COVID-19

Dated May 6, 2020; last modified on Mon, 05 Sep 2022

Contact Tracing

“Apps” in this context means contact tracing apps released by public health authorities to do contact tracing. The APIs are limited to them.

Big Picture

Release APIs to enable apps to interoperate between Android and iOS devices. Bluetooth-based contact tracing baked into Android and iOS, such that no app is needed for broadcasting/listening. This ensures broad adoption, but will be on an opt-in basis.

Interesting debate for privacy, ethics and public health. Public health officials have a duty to warn, but patients risk stigma.

If you know you have COVID-19 but opt-out, what does that make you?

How It Works

Users must opt in. Via Bluetooth, devices regularly broadcast and listen to random identifiers (beacons). The beacons change every 10-20 minutes. If a user is diagnosed with COVID-19, they report this on the app, and consent to their most recent beacons going into the [central] positive diagnosis list.

This list is touted to be privacy preserving and opaque to Apple and Google. Don’t know how yet, but probably something to do with differential privacy.

Each device stores the received identifiers. At least once a day, the device downloads the positive diagnosis list and notifies the user of any exposure. Exposure is calculated from time spent within range of an infected person. The beacons’s Bluetooth signal strength is an okay estimate for proximity.

There are edge-cases in the tradeoff between privacy and health. For example, if the app knows that the user has only been in contact with one person, and therefore the user can pretty much determine who gave them COVID-19, then what?

One of the privacy arguments is that the exposure notification system will be disabled on a regional basis when it’s no longer needed. Okay, I’ll bite. If the system is all positive and privacy-preserving, why ever turn it off? Server costs? Battery life?

Did it work?

Mostly no.

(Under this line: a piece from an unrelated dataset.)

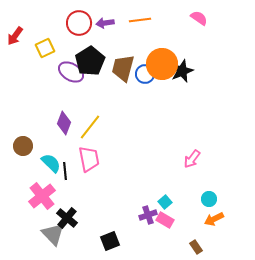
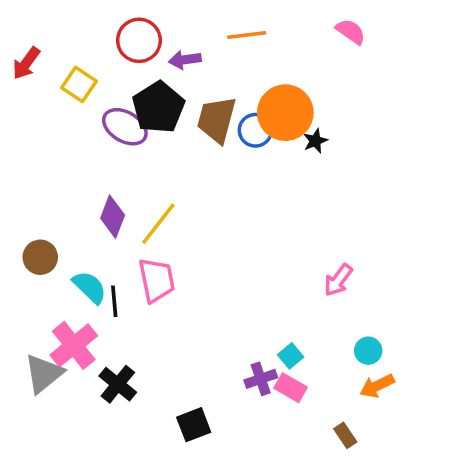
purple arrow: (105, 23) -> (185, 60), moved
yellow square: (45, 48) -> (79, 84), turned -30
black star: (182, 71) -> (315, 141), moved, size x0.6
gray triangle: (53, 234) -> (44, 374), moved, turned 35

Adoption rates have been lower than the recommended +60%. The decentralized model also makes it hard to analyze how many false positives and false negatives were encountered.

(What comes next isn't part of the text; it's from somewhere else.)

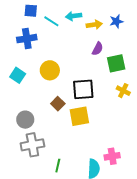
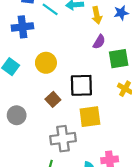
yellow arrow: (94, 25) -> (97, 15), turned 84
yellow square: (79, 116) -> (90, 117), moved
gray cross: (32, 145) -> (63, 139), moved

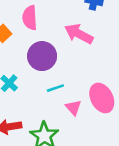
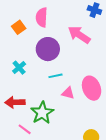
pink triangle: (73, 108) -> (68, 93), turned -40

South Korea flattened its COVID-19 curve in 20 days. However, their approach is more privacy invasive, e.g. an app that alerts users if they’re within 100m of a place visited by a confirmed COVID-19 patient based on data released by the KCDC. Inbound travellers must also download an app and report health conditions for 14 days. Google Timeline on Google Maps was also found useful for contact tracing.

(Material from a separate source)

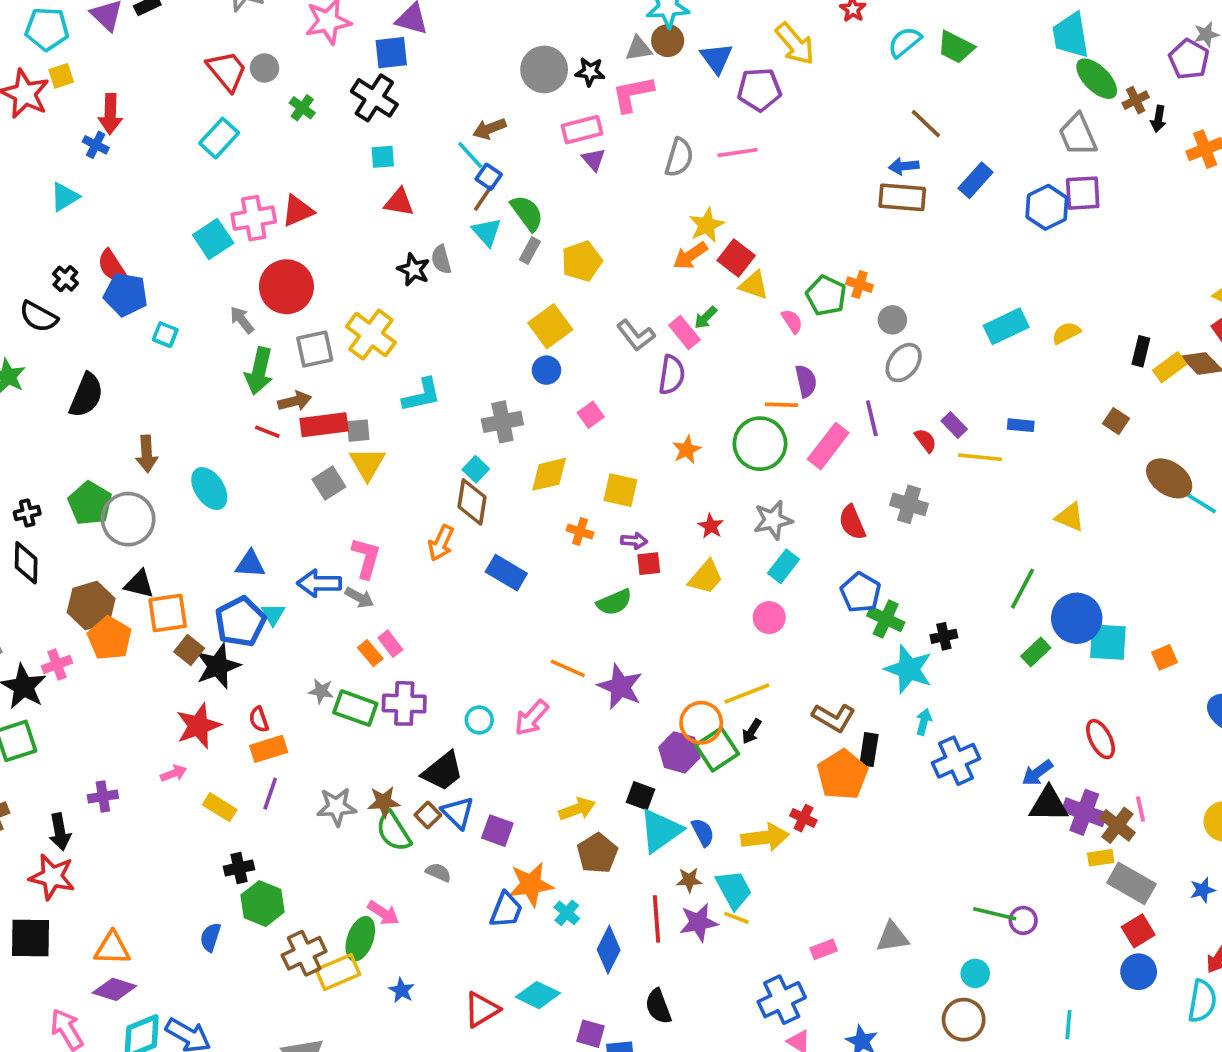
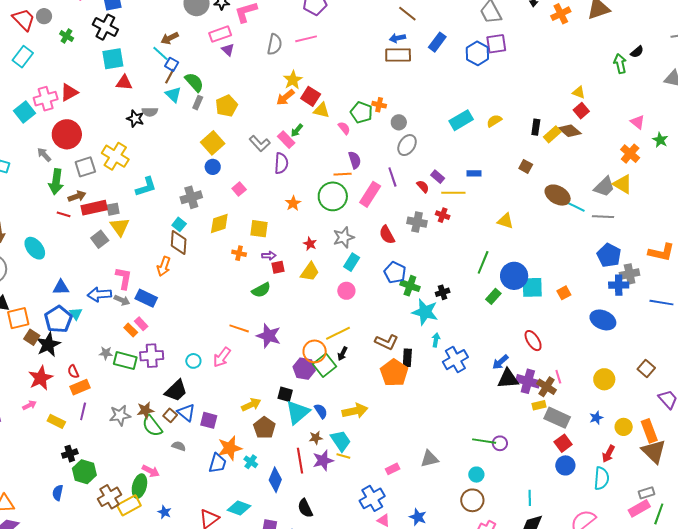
cyan square: (383, 157) -> (113, 59), size x1.6
gray semicircle: (441, 259) -> (150, 112), turned -70
blue rectangle: (506, 573) -> (146, 298), moved
red cross: (803, 818) -> (443, 215), moved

Public Policy and Politics

Australia closed its borders, and limited intrastate travel. South Australia piloted a home-based quarantine app that has impromptu prompts. Victoria imposed a curfew and suspended its parliament. New South Wales used the military to enforce lockdowns. Sydney and Melbourne have banned anti-lockdown protests. However, Australia did a subpar job of acquiring and distributing vaccines. That said, while the US has 194/100k deaths, Australia has 4/100k deaths. Given that COVID-19 is now considered an endemic rather than a temporary pandemic, will Australia’s limitations be lifted?

References

  1. Apple and Google partner on COVID-19 contact tracing technology. www.apple.com . www.blog.google .
  2. Contact tracing. en.wikipedia.org .
  3. Exposure Notification | Frequently Asked Questions. covid19-static.cdn-apple.com . www.blog.google .
  4. Exposure Notification - Bluetooth Specification. covid19-static.cdn-apple.com . www.blog.google .
  5. Exposure Notification - Cryptography Specification. covid19-static.cdn-apple.com . www.blog.google .
  6. Exposure Notification API. developer.apple.com . www.blog.google .
  7. Coronavirus: The great contact-tracing apps mystery. Rory Cellan-Jones; Leo Kelion. www.bbc.com . Jul 22, 2020.
  8. How Korea responded to a pandemic using ICT: Flattening the curve on COVID-19. www.moef.go.kr . May 11, 2020.
  9. Is Pandemic Australia Still a Liberal Democracy? Conor Friedersdorf. www.theatlantic.com . news.ycombinator.com . Sep 2, 2021. Accessed Sep 2, 2021.